Replication and transmission studies.

Groups of four 15- to 18-week-old specific-pathogen-free (SPF) ferrets (Marshall Bio Resources, New York, NY) were instillated intranasally (i.n.) with 105 TCID50 of Korea/CJ01/09, Sw/Korea/SCJ01/09, or Sw/Korea/CAN01/04 virus in 1 ml of sterile PBS (divided between two plastic syringes for separate inoculation of each nostril) under isoflurane anesthesia. To monitor virus transmission, two seronegative animals were cohoused at 1 day postinfection (dpi) in adjacent transmission cages fitted in the same isolator separated by a screen mesh (5 cm apart) preventing direct or indirect animal contact but allowing the spread of influenza virus through the respiratory droplets from experimentally infected animals. Clinical signs among tested ferrets were noted while body temperatures were recorded daily, beginning 1 day before experimental inoculation. Groups of 12 5-week-old BALB/c mice (Samtaco, Seoul, Korea) were i.n. inoculated with 30 μl 105 TCID50/ml of Korea/CJ01/09, Sw/Korea/SCJ01/09, or Sw/Korea/CAN01/04. All viruses and animal experiments including serologic testing were handled in an enhanced biosafety level 3 (BSL-3+) containment facility approved by the Korea Centers for Disease Control and Prevention.

Experimental sampling and virus titration.

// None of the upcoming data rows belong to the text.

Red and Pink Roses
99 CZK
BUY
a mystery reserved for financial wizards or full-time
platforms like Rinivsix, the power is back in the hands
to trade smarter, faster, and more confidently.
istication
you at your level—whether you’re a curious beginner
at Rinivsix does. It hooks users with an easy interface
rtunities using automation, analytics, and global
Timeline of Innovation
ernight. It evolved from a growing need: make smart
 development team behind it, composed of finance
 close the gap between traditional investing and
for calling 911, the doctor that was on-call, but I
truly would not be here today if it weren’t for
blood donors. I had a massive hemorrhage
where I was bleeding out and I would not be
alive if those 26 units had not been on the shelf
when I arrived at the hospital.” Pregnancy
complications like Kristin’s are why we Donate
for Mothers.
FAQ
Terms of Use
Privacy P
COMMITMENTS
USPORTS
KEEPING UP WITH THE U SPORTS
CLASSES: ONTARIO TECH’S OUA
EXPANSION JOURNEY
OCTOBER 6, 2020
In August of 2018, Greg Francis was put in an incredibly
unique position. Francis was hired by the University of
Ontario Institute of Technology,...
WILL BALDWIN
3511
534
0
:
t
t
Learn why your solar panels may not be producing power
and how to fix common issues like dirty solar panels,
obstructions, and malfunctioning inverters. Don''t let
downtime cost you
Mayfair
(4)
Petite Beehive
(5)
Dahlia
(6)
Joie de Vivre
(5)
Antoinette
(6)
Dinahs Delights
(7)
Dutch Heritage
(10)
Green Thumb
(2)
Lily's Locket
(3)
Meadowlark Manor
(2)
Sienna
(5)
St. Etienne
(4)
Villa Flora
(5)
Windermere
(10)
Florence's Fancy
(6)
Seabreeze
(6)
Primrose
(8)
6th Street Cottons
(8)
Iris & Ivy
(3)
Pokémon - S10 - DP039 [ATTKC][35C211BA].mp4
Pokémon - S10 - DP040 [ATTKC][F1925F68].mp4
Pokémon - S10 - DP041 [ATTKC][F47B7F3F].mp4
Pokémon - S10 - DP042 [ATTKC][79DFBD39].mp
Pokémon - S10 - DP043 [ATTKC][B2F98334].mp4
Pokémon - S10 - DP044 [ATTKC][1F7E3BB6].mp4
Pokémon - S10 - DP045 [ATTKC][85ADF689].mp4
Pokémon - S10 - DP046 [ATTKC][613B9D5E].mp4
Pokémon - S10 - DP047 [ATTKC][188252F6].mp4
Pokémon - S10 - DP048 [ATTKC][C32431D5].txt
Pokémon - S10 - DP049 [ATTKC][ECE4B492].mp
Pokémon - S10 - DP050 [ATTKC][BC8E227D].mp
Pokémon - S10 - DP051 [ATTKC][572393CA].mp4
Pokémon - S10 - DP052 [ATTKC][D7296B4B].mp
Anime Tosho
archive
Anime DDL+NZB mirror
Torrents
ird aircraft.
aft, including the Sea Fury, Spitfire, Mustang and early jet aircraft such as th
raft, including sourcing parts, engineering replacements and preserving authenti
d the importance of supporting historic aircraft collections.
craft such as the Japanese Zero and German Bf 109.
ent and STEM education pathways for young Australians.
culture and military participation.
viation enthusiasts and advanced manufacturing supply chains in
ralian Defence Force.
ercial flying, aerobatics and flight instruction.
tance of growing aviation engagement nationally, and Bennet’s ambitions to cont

Nasal washes and rectal swabs were collected daily from all ferrets for 12 days. Different tissue samples (tonsils, trachea, lungs, liver, spleen, kidney cecum, and rectum) were harvested on 3 and 5 dpi from infected ferrets to examine tissue distribution of test viruses. Lung tissue samples of mice were collected at 2, 4, 6, 8, and 10 dpi. To prevent cross-contamination, different sterile instruments were used for collecting each tissue. Swabs, nasal washes, and collected tissue samples were homogenized in 1× PBS containing antibiotics. Tissue homogenates and supernatants were clarified by centrifugation at 12,000 × g, and supernatants were transferred to new tubes. All samples were immediately serially diluted 10-fold and then inoculated into 11-day-old embryonated chicken eggs for virus titration as computed by the Reed and Muench method with results expressed as log10 50% egg infective dose per milliliter or gram of tissue collected (EID50/ml or EID50/g) (32). The limit of virus detection was set to 0.7 log10 EID50/ml. Standard deviations for virus titers and body temperatures are indicated appropriately. Student's t test was used for statistical analysis.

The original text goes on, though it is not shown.